Impressive as that is, there’s nothing bigger or uglier than the topic on Ruiz’s mind: blockchain. “It’s still very green,” he says, “but we’re starting to see where we can utilise it to jump generations.”

Presently, the customer integration Ruiz is paid to achieve is limited by the fact that every single connection between different companies’ computer systems requires the creation of a unique interface. MSD has thousands of customers around the world, so that adds up to a lot of labour, expense and waste. Moreover, customers or vendors would likely need to run parallel interfaces to work with other pharmaceutical manufacturers. Before too long, there would be as much interface bloat as pertinent system data. “We’re thinking,” explains Ruiz, “of using blockchain as a hub for connections that replaces the thousands of system-to-system connections, with just one interface to the blockchain – which would be the hub for all the industry to connect. Then the cost of the deployment just becomes much more affordable for everybody.”

“There’s a lot of competition between players, but our biggest competitor is really the affordability of the product and the availability of resources within a nation to pay for medicines.”

David Ruiz

He talks through the potential for such a system by returning to the issue of product shortages. Upon identifying that there’s a risk of a drug running out, MSD starts an allocation process to ensure it’s only distributed as required and protect patients from any supply interruption. “In our current world, we have a limited view on how much stock there is in the wholesalers and in the pharmacies, so that allocation becomes a matter of phone calls,” he explains. When a pharmacy runs low on a product, its staff have to make the first in the longer or shorter series of phone calls necessary to prime the supply chain to direct its allocation procedures. Unfortunately, each of those phone calls increases the potential for mistakes and miscommunications. Even when there’s stock to spare, drugs still run out.

By contrast, in a digital world, when the entire supply chain shares real-time stock information through a secure blockchain portal, there would be no need for suppliers or manufacturers to wait for a phone call at all. “You would know that one pharmacy is running lower than the others, so you could prioritise where the product goes in a much smarter and more efficient way,” says Ruiz, before pausing, as if for emphasis.

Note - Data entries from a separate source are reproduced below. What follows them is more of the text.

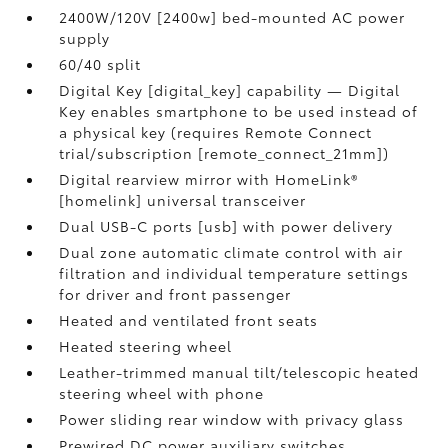
2400W/120V [2400w] bed-mounted AC power
supply
60/40 split
Digital Key [digital_key] capability — Digital
Key enables smartphone to be used instead of
a physical key (requires Remote Connect
trial/subscription [remote_connect_21mm])
Digital rearview mirror with HomeLink®
[homelink] universal transceiver
Dual USB-C ports [usb] with power delivery
Dual zone automatic climate control with air
filtration and individual temperature settings
for driver and front passenger
Heated and ventilated front seats
Heated steering wheel
Leather-trimmed manual tilt/telescopic heated
steering wheel with phone
Power sliding rear window with privacy glass
Prewired DC power auxiliary switches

It’s not his emphasis. The phone line has cut.

Unblock the chain

It’s unlikely that blockchain is going to make a telling difference to the distribution of Covid-19 vaccines over the next couple of years, but that doesn’t have to be the point. In Tudor’s terms, it’s big and ugly enough to have an impact without being implemented.

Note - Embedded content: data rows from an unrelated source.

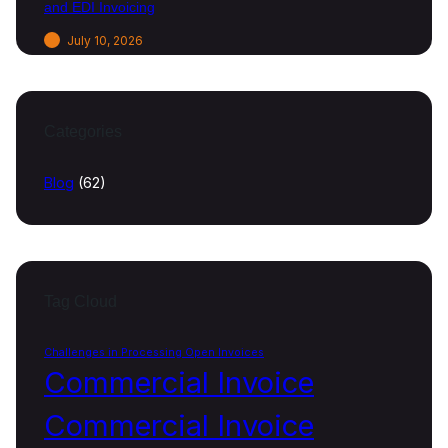
and EDI Invoicing
July 10, 2026
Categories
Blog
(62)
Tag Cloud
Challenges in Processing Open Invoices
Commercial Invoice
Commercial Invoice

“This perhaps would be my key message,” continues Ruiz, on a new line. “We need to use consortiums to agree on standards across the industry, or we will never be able to scale up digitisation. We haven’t found blockchain to resolve specific problems yet, but we’re using it to trigger a consortium mentality.”

Covid-19 is having a similar effect, not least because of all the uncertainty around which vaccines – and vaccine technologies – will actually require the manufacturing capacity. Companies acting alone and making the wrong brick-and-mortar investments could cost themselves hundreds of millions of dollars.

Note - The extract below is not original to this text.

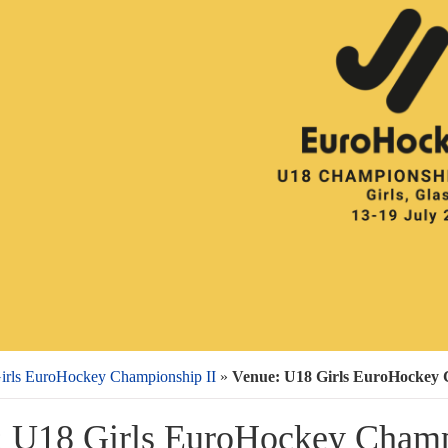
irls EuroHockey Championship II
»
Venue: U18 Girls EuroHockey 
 U18 Girls EuroHockey Champ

Inherently scalable, digitisation will make it possible for supply chains to duplicate or multiply their capacity for marginal extra costs, so long as companies give up a little control. Blockchain’s ‘trustless’ technology is not foolproof, but nor are any other ways of reaching accords. There’s a lesson for states in there somewhere.

“Yes, there’s a lot of competition between players,” admits Ruiz, “but our biggest competitor is really the affordability of the product and the availability of resources within a nation to pay for medicines.” That’s as basic as it gets.